## What you should do
Word for word, copy the lines from the one with "segment right heart ventricle" to the last line of the data below, counting both, and keep every picture out.

### Extracted material

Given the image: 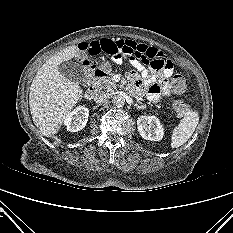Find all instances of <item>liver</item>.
<instances>
[{"label": "liver", "mask_w": 233, "mask_h": 233, "mask_svg": "<svg viewBox=\"0 0 233 233\" xmlns=\"http://www.w3.org/2000/svg\"><path fill=\"white\" fill-rule=\"evenodd\" d=\"M77 46H69L49 58L37 71L29 94L34 124L46 136L56 134L66 116L82 98L83 90L58 71V65L76 56Z\"/></svg>", "instance_id": "1"}]
</instances>
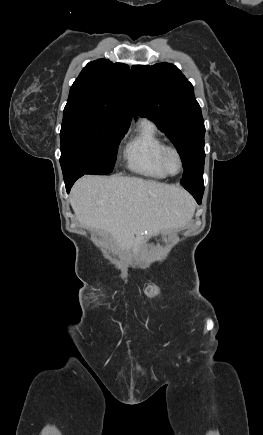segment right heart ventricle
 Listing matches in <instances>:
<instances>
[{
    "label": "right heart ventricle",
    "mask_w": 263,
    "mask_h": 435,
    "mask_svg": "<svg viewBox=\"0 0 263 435\" xmlns=\"http://www.w3.org/2000/svg\"><path fill=\"white\" fill-rule=\"evenodd\" d=\"M164 145L156 125L150 120H142L124 148L128 169L145 177L165 179L168 175L159 162Z\"/></svg>",
    "instance_id": "obj_1"
}]
</instances>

######

## Response to this task
segment right heart ventricle
 Listing matches in <instances>:
<instances>
[{
    "label": "right heart ventricle",
    "mask_w": 263,
    "mask_h": 435,
    "mask_svg": "<svg viewBox=\"0 0 263 435\" xmlns=\"http://www.w3.org/2000/svg\"><path fill=\"white\" fill-rule=\"evenodd\" d=\"M164 145L156 125L150 120H142L124 148L128 169L145 177L165 179L168 175L159 162Z\"/></svg>",
    "instance_id": "obj_1"
}]
</instances>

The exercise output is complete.